HB614 would increase the maximum income limit for renters to be eligible for the Property Tax/Rent Rebate program from $15,000 to $20,000. This increased threshold would allow more low-income senior citizens, widows and widowers, and people with disabilities to benefit. 

HB624 would require the state Attorney General’s Office to notify the PA Department of Aging of any investigations and enforcement actions taken within the purview of the PA Telemarketer Registration Act when those investigations and enforcement actions involve a senior citizen. The intent of this legislation is to ensure that investigations and enforcement actions involving senior citizens can be coordinated with protective services professionals at local area agencies on aging to identify and prevent potential patterns of financial exploitation, such as scams and sweepstakes fraud. 


HB599 would prohibit health insurers from altering the coverage or premiums included in an insured person’s health insurance policy during the policy term when an insured person has already received a specific treatment, service or prescription drug. 

HB617 and HB618 would require insurance coverage for the expenses of any Pre-Exposure Prophylaxis (PrEP) and Post-Exposure Prophylaxis (PEP) HIV medication. When taken daily and as prescribed, PrEP reduces the risk of acquiring HIV by more than 90% and can be even more effective when combined with other preventative measures. Unfortunately, a 30-day supply of PrEP can cost nearly $2,000. PEP medications are antiretroviral drugs that are designed to prevent people who have been potentially exposed to HIV from becoming infected. PEP is only available in emergency situations, typically within 72 hours after potential exposure, and must be taken for a full 28 days to be effective. Without insurance, a full prescription for PEP can cost more than $1,000. 

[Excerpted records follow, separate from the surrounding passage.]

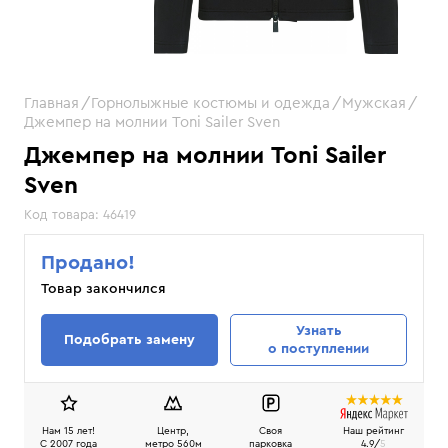
Главная
Горнолыжные костюмы и одежда
Мужская
Джемпер на молнии Toni Sailer Sven
Джемпер на молнии Toni Sailer
Sven
Код товара:
46419
Продано!
Товар закончился
Узнать
Подобрать замену
о поступлении
Нам 15 лет!
Центр,
Своя
Наш рейтинг
C 2007 года
метро 560м
парковка
4.9/
5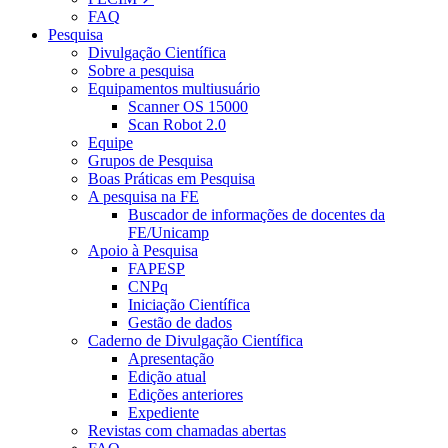
FAQ
Pesquisa
Divulgação Científica
Sobre a pesquisa
Equipamentos multiusuário
Scanner OS 15000
Scan Robot 2.0
Equipe
Grupos de Pesquisa
Boas Práticas em Pesquisa
A pesquisa na FE
Buscador de informações de docentes da
FE/Unicamp
Apoio à Pesquisa
FAPESP
CNPq
Iniciação Científica
Gestão de dados
Caderno de Divulgação Científica
Apresentação
Edição atual
Edições anteriores
Expediente
Revistas com chamadas abertas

HB622 would establish procedures for parents to give a school a physician-approved seizure management and treatment plan. At the same time, this bill would also connect teachers and other school employees with accessible, informative online training on seizure recognition and basic first aid. 

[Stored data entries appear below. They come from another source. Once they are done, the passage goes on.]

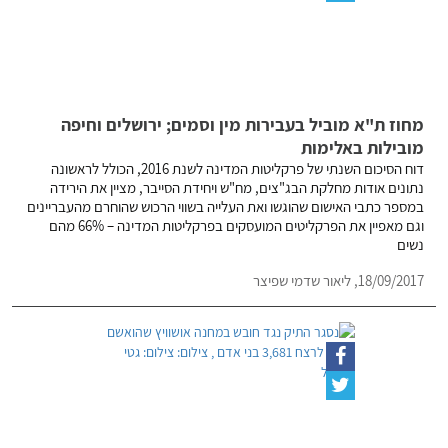
מחוז ת"א מוביל בעבירות מין וסמים; ירושלים וחיפה
מובילות באלימות
דוח הסיכום השנתי של פרקליטות המדינה לשנת 2016, הכולל לראשונה
נתונים אודות מחלקת הבג"צים, מח"ש ויחידת הסייבר, מציין את הירידה
במספר כתבי האישום שהוגשו ואת העלייה בשווי הרכוש שהוחרם מהעבריינים
וגם מאפיין את הפרקליטים המועסקים בפרקליטות המדינה – 66% מהם
נשים
18/09/2017,
ליאור שדמי שפיצר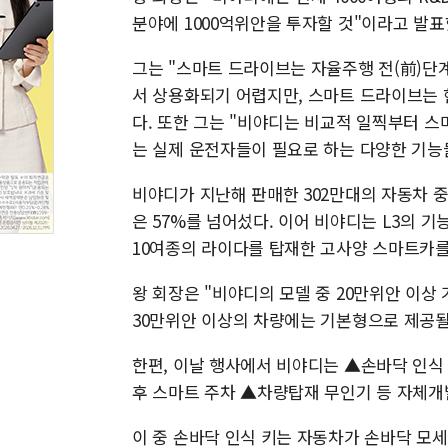
분야에 1000억위안을 투자할 것"이라고 발표
그는 "스마트 드라이브는 자율주행 전(前)단
서 상용화되기 어렵지만, 스마트 드라이브는 
다. 또한 그는 "비야디는 비교적 일찍부터 
는 실제 운전자들이 필요로 하는 다양한 기능
비야디가 지난해 판매한 302만대의 자동차 중
은 57%를 넘어섰다. 이어 비야디는 L3의 
10여종의 라이다를 탑재한 고사양 스마트카를
왕 회장은 "비야디의 모델 중 20만위안 이
30만위안 이상의 차량에는 기본형으로 제공될
한편, 이날 행사에서 비야디는 ▲손바닥 인식
후 스마트 주차 ▲차량탑재 무인기 등 자체개
이 중 손바닥 인식 키는 자동차가 손바닥 모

HB633 would create a statewide COVID-19 vaccine registry to allow citizens to register themselves and their families as willing to receive the vaccine. 

HB642 would provide telemedicine service regulations and require health insurers to provide coverage for such services. Telemedicine has recently proven to be a lifeline for many people and Pennsylvania is one of only a handful of states that do not require insurers to cover these services. 

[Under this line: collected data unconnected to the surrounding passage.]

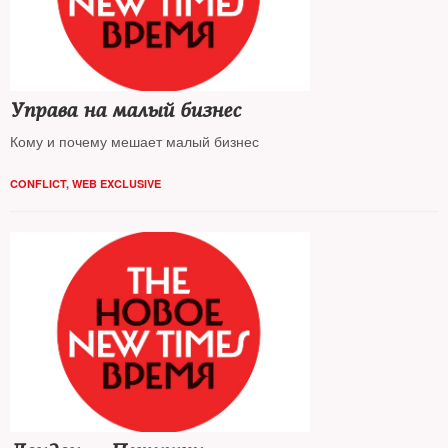
Управа на малый бизнес
Кому и почему мешает малый бизнес
CONFLICT
,
WEB EXCLUSIVE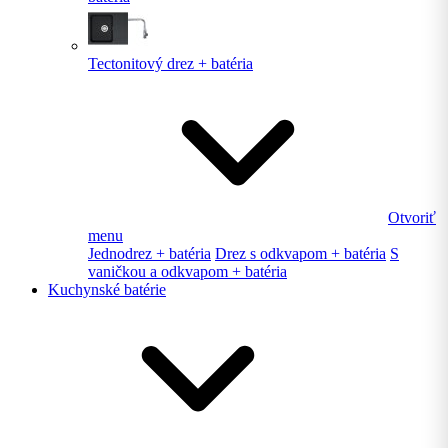
Tectonitový drez + batéria
Otvoriť
menu
Jednodrez + batéria
Drez s odkvapom + batéria
S
vaničkou a odkvapom + batéria
Kuchynské batérie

HB649 would allow a designated essential caregiver to be named for each resident of a long-term care facility. Other states have acknowledged that steps need to be taken to protect the physical health of long-term care residents, but also support their mental health and emotional well-being. In creating the essential caregiver program, both Indiana and Minnesota established protocols to screen essential caregivers and require additional steps for the essential caregivers to be given access to the long-term care facilities. 


HB623 would permit 16- and 17-year-olds to pre-register to vote. The sponsor believes this action would link early intervention with opportunity to participate in a better democracy. 

HB621 would require the Department of State to provide special absentee ballots printed in braille to qualified voters who submit a written request for a special ballot. Braille absentee ballots would enable visually impaired and blind voters to cast their vote by themselves and in the privacy of their own home. 


HB653 would allocate funding to support nonprofit organizations and county/municipal governments that provide community-based services to homeless Pennsylvanians.